Recently, major retailers have had to pay thousands of existing and former staff who were left underpaid due to payroll errors. Fortunately, you can take appropriate steps to mitigate against the risks in your retail business. Let’s examine the key payroll challenges and how you can solve them.
A variety of employment arrangements
The retail industry has a highly varied workforce with many different types of employment setup. These includes salaried and hourly workers, zero-hours contracts, seasonal staff, and part-time employees. Apart from regular working hours, employees are compensated for overtime, bank holidays, and more, making payroll management even more complex.
Impact of incorrect or late pay
Employers have the legal obligation not only to pay their employees’ wages but also to pay them on time. According to 2022 research by Zellis, 61% of British retail workers have reported discrepancies in their pay, while 29% claimed they were paid late at least once.
These errors directly impact the financial stability of these employees, with 32% unable to pay direct debits, 29% entering overdraft, and 25% incurring interest and bank fees.
Financial stress reduces motivation and productivity, as nearly a third of respondents report. It also causes a quarter to experience health issues, including stress and anxiety. Workers can become disengaged, form a negative perception of the organisation, and eventually leave. Employers may also face penalties and reputational damage.
Payroll for retail: key issues to note
Part-time and seasonal employees
Many retail employees work part-time or seasonally, making payroll calculations more complicated. Zero-hour contracts and complex shift patterns make it extra difficult to accurately track hours worked and pay employees accordingly.

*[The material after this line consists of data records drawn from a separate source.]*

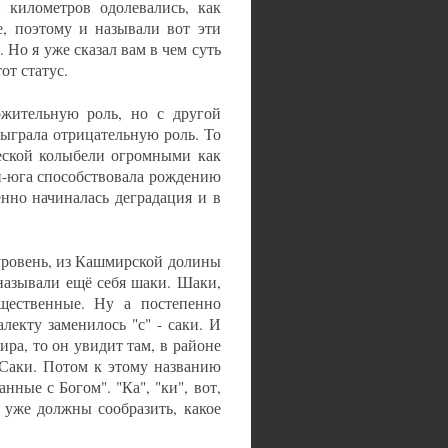
 километров одолевались, как
е, поэтому и называли вот эти
Но я уже сказал вам в чем суть
от статус.
ожительную роль, но с другой
сыграла отрицательную роль. То
ческой колыбели огромными как
и-юга способствовала рождению
нно начиналась деградация и в
уровень, из Кашмирской долины
 называли ещё себя шаки. Шаки,
ущественные. Ну а постепенно
лекту заменилось "с" - саки. И
ира, то он увидит там, в районе
Саки. Потом к этому названию
нные с Богом". "Ка", "ки", вот,
 уже должны сообразить, какое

Overtime and shift differences
Retail businesses often require employees to work overtime or at different times of day, resulting in variable pay rates. Payroll systems must be able to accurately calculate overtime pay and shift differentials to ensure that employees get compensated correctly.
Minimum wage regulations
The government sets a minimum wage that retailers must pay to all employees, which varies depending on age and other factors. Retail businesses must ensure that they are paying their employees the correct minimum wage rate and staying up to date with any changes to the minimum wage.
Administrators must keep on top of legal and practical changes to remain compliant with shifting tax obligations. Retail businesses must comply with various tax regulations, including income tax and national insurance contributions. These regulations can be complex and rely on accurate tracking and reporting of employee income and taxes.

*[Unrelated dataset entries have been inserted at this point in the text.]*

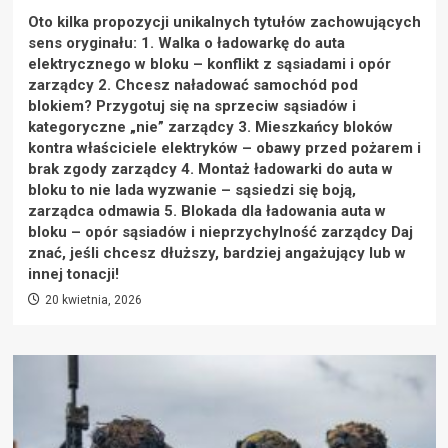
Oto kilka propozycji unikalnych tytułów zachowujących
sens oryginału: 1. Walka o ładowarkę do auta
elektrycznego w bloku – konflikt z sąsiadami i opór
zarządcy 2. Chcesz naładować samochód pod
blokiem? Przygotuj się na sprzeciw sąsiadów i
kategoryczne „nie” zarządcy 3. Mieszkańcy bloków
kontra właściciele elektryków – obawy przed pożarem i
brak zgody zarządcy 4. Montaż ładowarki do auta w
bloku to nie lada wyzwanie – sąsiedzi się boją,
zarządca odmawia 5. Blokada dla ładowania auta w
bloku – opór sąsiadów i nieprzychylność zarządcy Daj
znać, jeśli chcesz dłuższy, bardziej angażujący lub w
innej tonacji!
20 kwietnia, 2026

Strengthen compliance with better retail payroll software
For retailers, non-compliance can result in several unnecessary financial, HR, and reputational issues. This adds to the pressure of already squeezed margins, increasing costs, and sluggish consumer confidence.
Using outdated systems with manual processes and spreadsheets for determining wages is often the root cause of most payroll errors. To avoid these problems, consider implementing a compliant and efficient system, to enjoy the benefits of a fully automated payroll process.